• [TASK TO CARRY OUT]: Retype each line of the material exactly, please, skipping any picture in it.

——————————

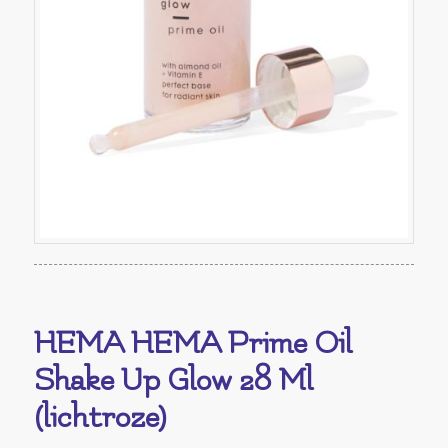
HEMA HEMA Prime Oil
Shake Up Glow 28 Ml
(lichtroze)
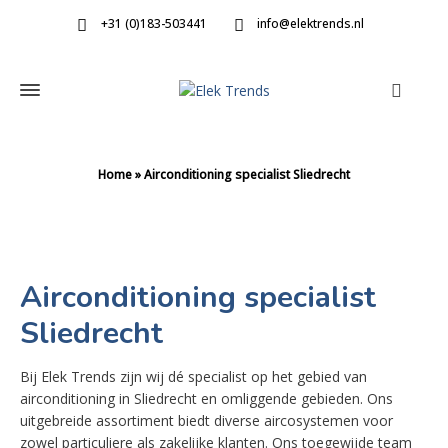
+31 (0)183-503441
info@elektrends.nl
Home
»
Airconditioning specialist Sliedrecht
Airconditioning specialist
Sliedrecht
Bij Elek Trends zijn wij dé specialist op het gebied van
airconditioning in Sliedrecht en omliggende gebieden. Ons
uitgebreide assortiment biedt diverse aircosystemen voor
zowel particuliere als zakelijke klanten. Ons toegewijde team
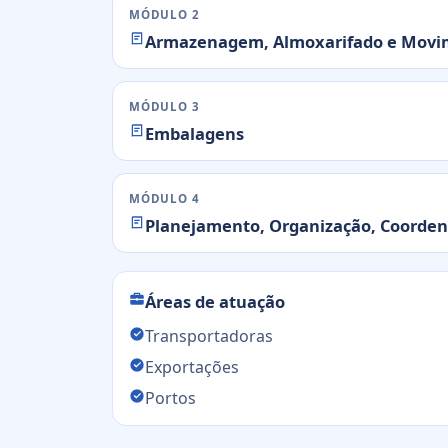
MÓDULO 2
Armazenagem, Almoxarifado e Movim
MÓDULO 3
Embalagens
MÓDULO 4
Planejamento, Organização, Coorden
Áreas de atuação
Transportadoras
Exportações
Portos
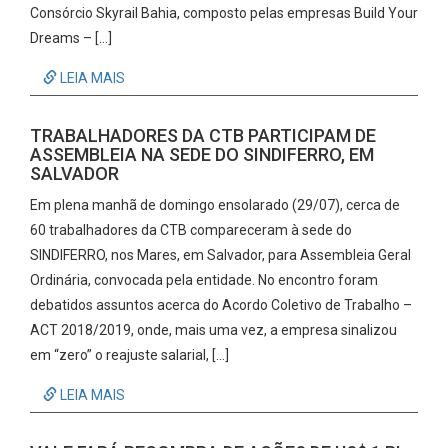
Consórcio Skyrail Bahia, composto pelas empresas Build Your
Dreams – […]
LEIA MAIS
TRABALHADORES DA CTB PARTICIPAM DE
ASSEMBLEIA NA SEDE DO SINDIFERRO, EM
SALVADOR
Em plena manhã de domingo ensolarado (29/07), cerca de
60 trabalhadores da CTB compareceram à sede do
SINDIFERRO, nos Mares, em Salvador, para Assembleia Geral
Ordinária, convocada pela entidade. No encontro foram
debatidos assuntos acerca do Acordo Coletivo de Trabalho –
ACT 2018/2019, onde, mais uma vez, a empresa sinalizou
em “zero” o reajuste salarial, […]
LEIA MAIS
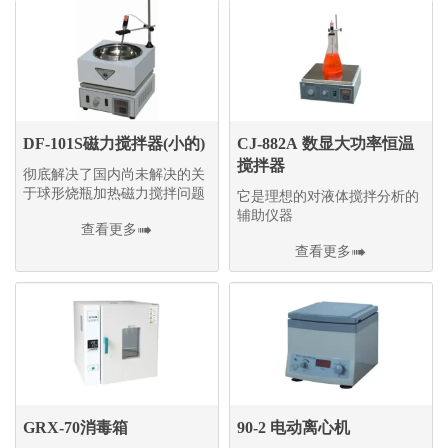
DF-101S磁力搅拌器(小的)
CJ-882A 数显大功率恒温
搅拌器
彻底解决了国内尚未解决的关
于球形烧瓶加热磁力搅拌问题
它是理想的对液体搅拌分析的
辅助仪器
查看更多

查看更多

GRX-70消毒箱
90-2 电动离心机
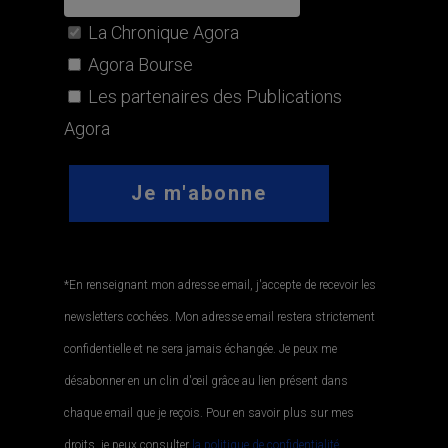
La Chronique Agora
Agora Bourse
Les partenaires des Publications
Agora
*En renseignant mon adresse email, j'accepte de recevoir les
newsletters cochées. Mon adresse email restera strictement
confidentielle et ne sera jamais échangée. Je peux me
désabonner en un clin d'œil grâce au lien présent dans
chaque email que je reçois. Pour en savoir plus sur mes
droits, je peux consulter
la politique de confidentialité.
.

——————————

• [REPLY TO THE TASK]:
HEMA HEMA Prime Oil
Shake Up Glow 28 Ml
(lichtroze)
+31 (0)183-503441
info@elektrends.nl
Home
»
Airconditioning specialist Sliedrecht
Airconditioning specialist
Sliedrecht
Bij Elek Trends zijn wij dé specialist op het gebied van
airconditioning in Sliedrecht en omliggende gebieden. Ons
uitgebreide assortiment biedt diverse aircosystemen voor
zowel particuliere als zakelijke klanten. Ons toegewijde team
MÓDULO 2
Armazenagem, Almoxarifado e Movim
MÓDULO 3
Embalagens
MÓDULO 4
Planejamento, Organização, Coorden
Áreas de atuação
Transportadoras
Exportações
Portos
Consórcio Skyrail Bahia, composto pelas empresas Build Your
Dreams – […]
LEIA MAIS
TRABALHADORES DA CTB PARTICIPAM DE
ASSEMBLEIA NA SEDE DO SINDIFERRO, EM
SALVADOR
Em plena manhã de domingo ensolarado (29/07), cerca de
60 trabalhadores da CTB compareceram à sede do
SINDIFERRO, nos Mares, em Salvador, para Assembleia Geral
Ordinária, convocada pela entidade. No encontro foram
debatidos assuntos acerca do Acordo Coletivo de Trabalho –
ACT 2018/2019, onde, mais uma vez, a empresa sinalizou
em “zero” o reajuste salarial, […]
LEIA MAIS
DF-101S磁力搅拌器(小的)
CJ-882A 数显大功率恒温
搅拌器
彻底解决了国内尚未解决的关
于球形烧瓶加热磁力搅拌问题
它是理想的对液体搅拌分析的
辅助仪器
查看更多

查看更多

GRX-70消毒箱
90-2 电动离心机
La Chronique Agora
Agora Bourse
Les partenaires des Publications
Agora
*En renseignant mon adresse email, j'accepte de recevoir les
newsletters cochées. Mon adresse email restera strictement
confidentielle et ne sera jamais échangée. Je peux me
désabonner en un clin d'œil grâce au lien présent dans
chaque email que je reçois. Pour en savoir plus sur mes
droits, je peux consulter
la politique de confidentialité.
.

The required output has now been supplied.